Gli stylist non solo fanno l’abito ma anche il monaco come dimostra Achille Lauro: wip ovvero work in progress, esperimento che sperimenta sé stesso, provetta di laboratorio ancora fumante di uno dei più autorevoli celebrity o meglio rockstar stylist del Paese: Nicolo “Nick” Cerioni.
Dall’Inferno al Purgatorio, lo stylist tipologia Cerioni ascende all’empireo dei creative director, bonté divine.
Cerioni appartiene a quella tipologia che fuori dallo Stivale è, a dirla tutta, già storicizzata.
Se nel secolo scorso una Maripol, (cui un Contemporary arts something ha già dedicato una retrospettiva), ha definito il dna visivo di Madonna, Debby Harry, Cher e Grace Jones, il nostro Cerioni ha decodificato il genoma immaginifico di Orietta Berti: This is the girlfriend (accurate)!

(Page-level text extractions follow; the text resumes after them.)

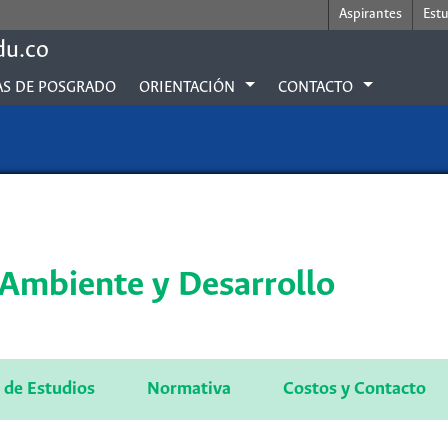
Aspirantes
Est
du.co
S DE POSGRADO
ORIENTACIÓN
CONTACTO
Ambiente y Desarrollo
 de Estudios
Normativa
Costos y Contacto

Cerioni, come Michelangelo col marmo, toglie pietra per lasciare emergere la zia Orietta, per la quale la messa in piega settimanale rappresenta la relazione di causa effetto con la Messa domenicale. Così, la pietra scolpita che profuma di Splend’Or e incenso liturgico diventa Orietta di Samotracia, imbalsamata in caftani di paillettes fucsia.
Emerge impetuosa quella zia strappata alla Casa del Liscio e catapultata in un matrimonio del ‘93 in cui ha avvertito il dovere immorale di impugnare microfono e trattenere la nota in un Sì bemolle eterno, nonostante gliene restassero mille. Un mondo fatto di Osvaldi, taglie quinte in coppa D, enfatizzate da conchiglie di paillettes senza fine, e ancora piumaggi e mies venuti fuori da un archivio di abiti da cerimonia Made in Secondigliano.
Persino l’amore civettuolo di un certo pubblico per la sua virtuosissima vocalità da balera romagnola è stata orchestrata dagli già stylist ora cretive director, creatori di sogni, dispensatori di fiabe, spargitori di lacche spray e distillatori di universi-mondi.
È in questo interregno che avviene il miracolo: lo stylist semplice, l’interprete, l’Olga Fernando della moda, diventa un Edward Scissorhands che ci fa vivere la magia della neve scolpendo prodigiosamente cumuli di ghiaccio.